Sawalha Jeff, Yousefnezhad Muhammad, Shah Zehra, Brown Matthew R G, Greenshaw Andrew J, Greiner Russell
Department of Psychiatry, University of Alberta, Edmonton, AB, Canada.
Department of Computer Science, University of Alberta, Edmonton, AB, Canada.
Front Psychiatry. 2022 Feb 1;12:811392. doi: 10.3389/fpsyt.2021.811392. eCollection 2021.

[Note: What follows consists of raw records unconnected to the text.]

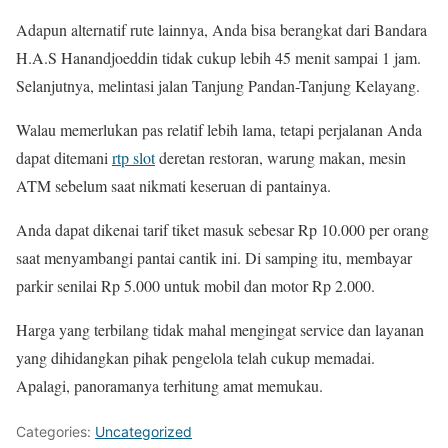
Adapun alternatif rute lainnya, Anda bisa berangkat dari Bandara
H.A.S Hanandjoeddin tidak cukup lebih 45 menit sampai 1 jam.
Selanjutnya, melintasi jalan Tanjung Pandan-Tanjung Kelayang.
Walau memerlukan pas relatif lebih lama, tetapi perjalanan Anda
dapat ditemani
rtp slot
deretan restoran, warung makan, mesin
ATM sebelum saat nikmati keseruan di pantainya.
Anda dapat dikenai tarif tiket masuk sebesar Rp 10.000 per orang
saat menyambangi pantai cantik ini. Di samping itu, membayar
parkir senilai Rp 5.000 untuk mobil dan motor Rp 2.000.
Harga yang terbilang tidak mahal mengingat service dan layanan
yang dihidangkan pihak pengelola telah cukup memadai.
Apalagi, panoramanya terhitung amat memukau.
Categories:
Uncategorized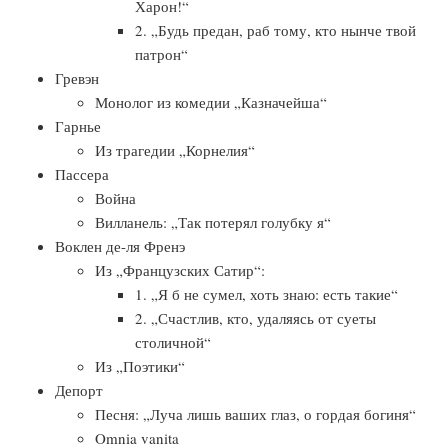
Харон!“
2. „Будь предан, раб тому, кто нынче твой
патрон“
Гревэн
Монолог из комедии „Казначейша“
Гарнье
Из трагедии „Корнелия“
Пассера
Война
Вилланель: „Так потерял голубку я“
Воклен де-ля Френэ
Из „Французских Сатир“:
1. „Я б не сумел, хоть знаю: есть такие“
2. „Счастлив, кто, удаляясь от суеты
столичной“
Из „Поэтики“
Депорт
Песня: „Луча лишь ваших глаз, о гордая богиня“
Omnia vanita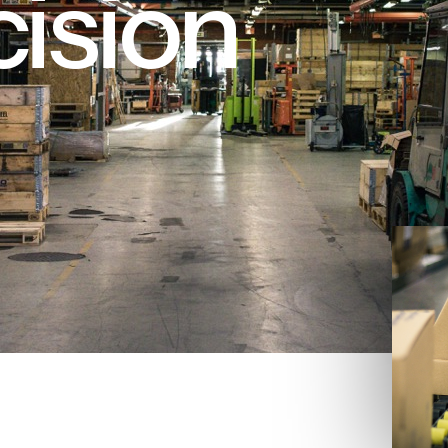
ision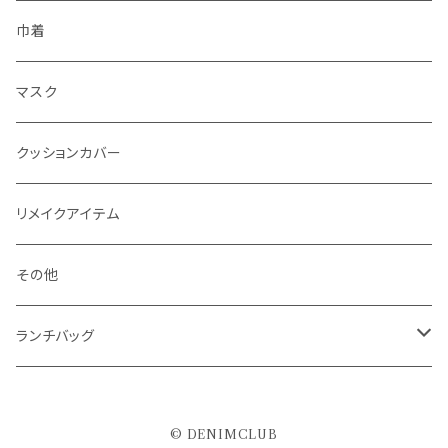
巾着
マスク
クッションカバー
リメイクアイテム
その他
ランチバッグ
保冷ランチバッグ
© DENIMCLUB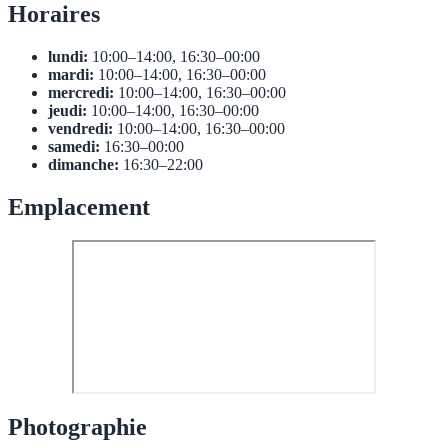
Horaires
lundi:
10:00–14:00, 16:30–00:00
mardi:
10:00–14:00, 16:30–00:00
mercredi:
10:00–14:00, 16:30–00:00
jeudi:
10:00–14:00, 16:30–00:00
vendredi:
10:00–14:00, 16:30–00:00
samedi:
16:30–00:00
dimanche:
16:30–22:00
Emplacement
Photographie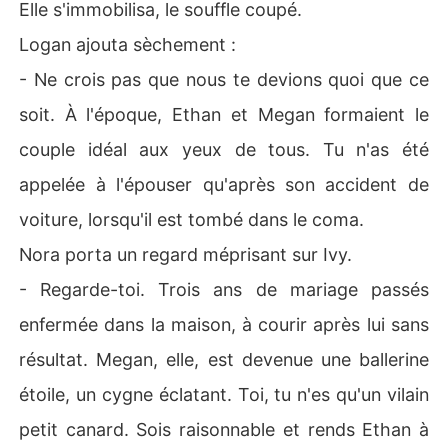
Elle s'immobilisa, le souffle coupé.
Logan ajouta sèchement :
- Ne crois pas que nous te devions quoi que ce
soit. À l'époque, Ethan et Megan formaient le
couple idéal aux yeux de tous. Tu n'as été
appelée à l'épouser qu'après son accident de
voiture, lorsqu'il est tombé dans le coma.
Nora porta un regard méprisant sur Ivy.
- Regarde-toi. Trois ans de mariage passés
enfermée dans la maison, à courir après lui sans
résultat. Megan, elle, est devenue une ballerine
étoile, un cygne éclatant. Toi, tu n'es qu'un vilain
petit canard. Sois raisonnable et rends Ethan à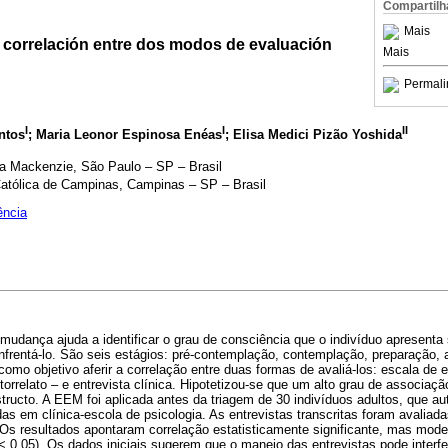
Compartilh
Mais
 correlación entre dos modos de evaluación
Mais
Permali
I
I
II
ntos
; Maria Leonor Espinosa Enéas
;
Elisa Medici Pizão Yoshida
na Mackenzie, São Paulo – SP – Brasil
Católica de Campinas, Campinas – SP – Brasil
ência
mudança ajuda a identificar o grau de consciência que o indivíduo apresenta
frentá-lo. São seis estágios: pré-contemplação, contemplação, preparação,
como objetivo aferir a correlação entre duas formas de avaliá-los: escala de
orrelato – e entrevista clínica. Hipotetizou-se que um alto grau de associaçã
cto. A EEM foi aplicada antes da triagem de 30 indivíduos adultos, que a
as em clínica-escola de psicologia. As entrevistas transcritas foram avaliada
 Os resultados apontaram correlação estatisticamente significante, mas mod
 < 0,05). Os dados iniciais sugerem que o manejo das entrevistas pode interfer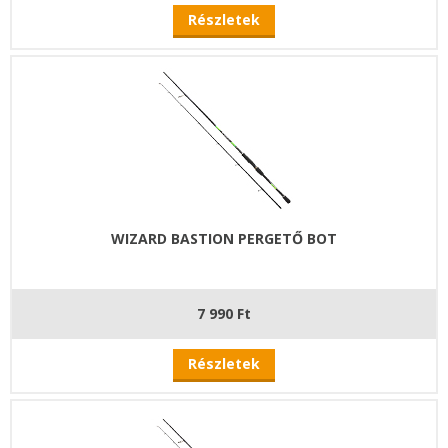
Részletek
WIZARD BASTION PERGETŐ BOT
7 990 Ft
Részletek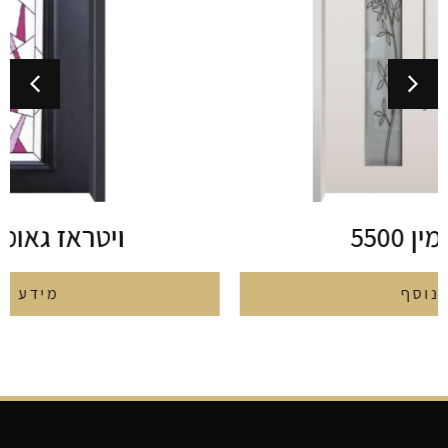
ויטראז גאומטרי 5514
מידע נוסף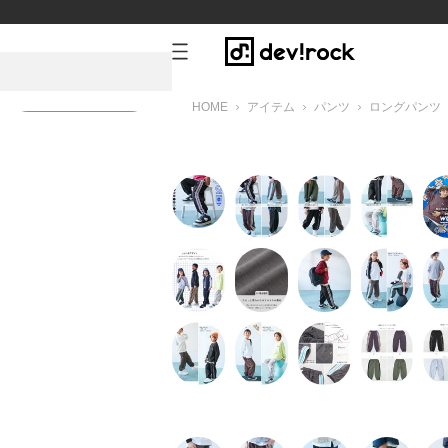
HOME
アイテム
パンツ
ロングパンツ
新規会員登録
ルグレー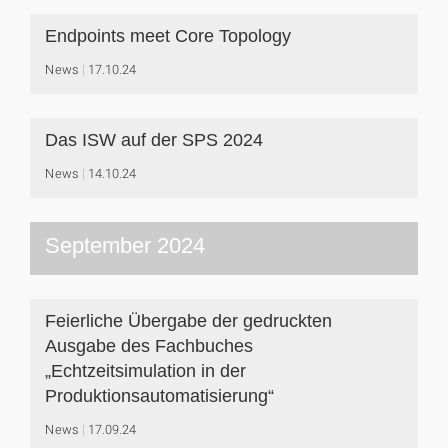
Endpoints meet Core Topology
News
17.10.24
Das ISW auf der SPS 2024
News
14.10.24
September 2024
Feierliche Übergabe der gedruckten
Ausgabe des Fachbuches
„Echtzeitsimulation in der
Produktionsautomatisierung“
News
17.09.24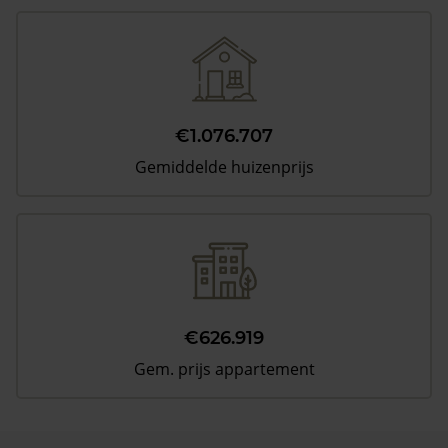
€1.076.707
Gemiddelde huizenprijs
€626.919
Gem. prijs appartement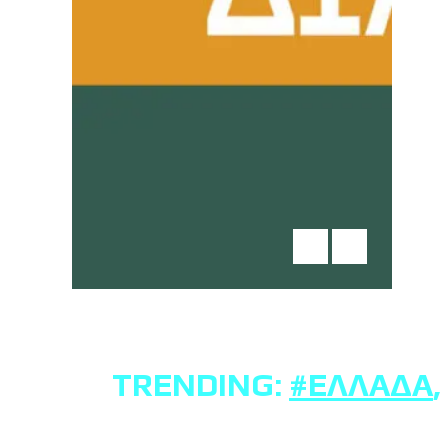
TRENDING:
#ΕΛΛΆΔΑ
,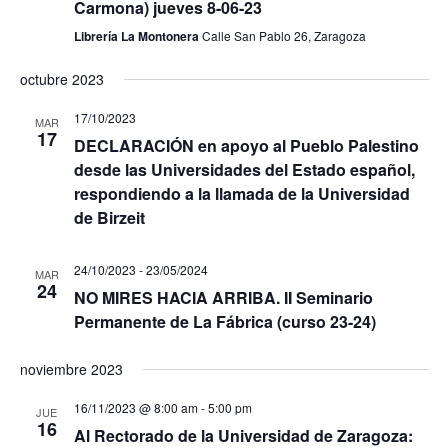
Carmona) jueves 8-06-23
Librería La Montonera
Calle San Pablo 26, Zaragoza
octubre 2023
17/10/2023
MAR
17
DECLARACIÓN en apoyo al Pueblo Palestino
desde las Universidades del Estado español,
respondiendo a la llamada de la Universidad
de Birzeit
24/10/2023
-
23/05/2024
MAR
24
NO MIRES HACIA ARRIBA. II Seminario
Permanente de La Fábrica (curso 23-24)
noviembre 2023
16/11/2023 @ 8:00 am
-
5:00 pm
JUE
16
Al Rectorado de la Universidad de Zaragoza: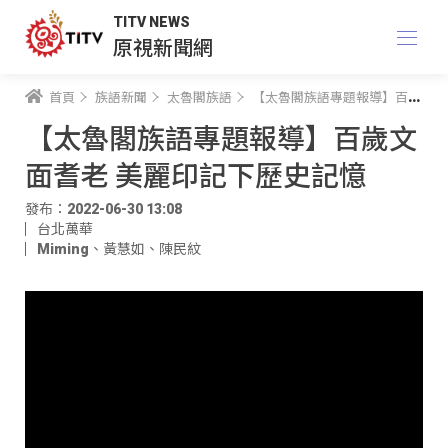
TITV NEWS
原視新聞網
首頁
族語新聞
太魯閣族語
【太魯閣族語專題報導】百歲文面耆老 美麗印記下歷史記憶
【太魯閣族語專題報導】百歲文
面耆老 美麗印記下歷史記憶
發布：2022-06-30 13:08
台北萬華
Miming
、
黃慧如
、
陳民紋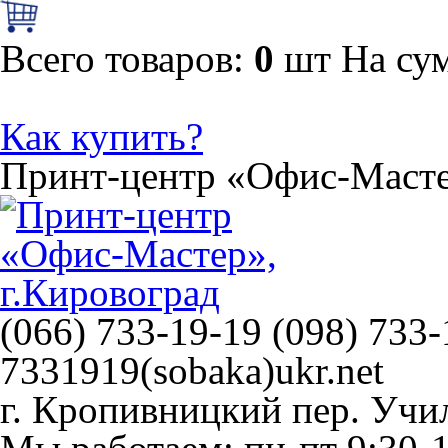
Всего товаров:
0
шт
На су
Как купить?
Принт-центр
«Офис-Маст
(066) 733-19-19 (098) 733-
7331919(sobaka)ukr.net
г. Кропивницкий
пер. Учи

Rates of Post-traumatic stress disorder (PTSD) have risen significantly due to the COVID-19 pandemic. Telehealth has emerged as a means to monitor symptoms for such disorders. This is partly due to isolation or inaccessibility of therapeutic intervention caused from the pandemic. Additional screening tools may be needed to augment identification and diagnosis of PTSD through a virtual medium. Sentiment analysis refers to the use of natural language processing (NLP) to extract emotional content from text information. In our study, we train a machine learning (ML) model on text data, which is part of the Audio/Visual Emotion Challenge and Workshop (AVEC-19) corpus, to identify individuals with PTSD using sentiment analysis from semi-structured interviews. Our sample size included 188 individuals without PTSD, and 87 with PTSD. The interview was conducted by an artificial character (Ellie) over a video-conference call. Our model was able to achieve a balanced accuracy of 80.4% on a held out dataset used from the AVEC-19 challenge. Additionally, we implemented various partitioning techniques to determine if our model was generalizable enough. This shows that learned models can use sentiment analysis of speech to identify the presence of PTSD, even through a virtual medium. This can serve as an important, accessible and inexpensive tool to detect mental health abnormalities during the COVID-19 pandemic.
由于新冠疫情,创伤后应激障碍(PTSD)的发病率显著上升。远程医疗已成为监测此类疾病症状的一种手段。部分原因是疫情导致治疗干预的隔离或难以获得。可能需要额外的筛查工具,以通过虚拟媒介加强对PTSD的识别和诊断。情感分析是指使用自然语言处理(NLP)从文本信息中提取情感内容。在我们的研究中,我们在文本数据上训练一个机器学习(ML)模型,该文本数据是音频/视觉情感挑战与研讨会(AVEC - 19)语料库的一部分,通过对半结构化访谈进行情感分析来识别患有PTSD的个体。我们的样本量包括188名无PTSD的个体和87名患有PTSD的个体。访谈由一个虚拟角色(艾莉)通过视频会议进行。我们的模型在用于AVEC - 19挑战的一个留出数据集上能够达到80.4%的平衡准确率。此外,我们实施了各种划分技术来确定我们的模型是否具有足够的通用性。这表明学习到的模型可以使用语音情感分析来识别PTSD的存在,即使是通过虚拟媒介。这可以作为在新冠疫情期间检测心理健康异常的一种重要、易于获得且成本低廉的工具。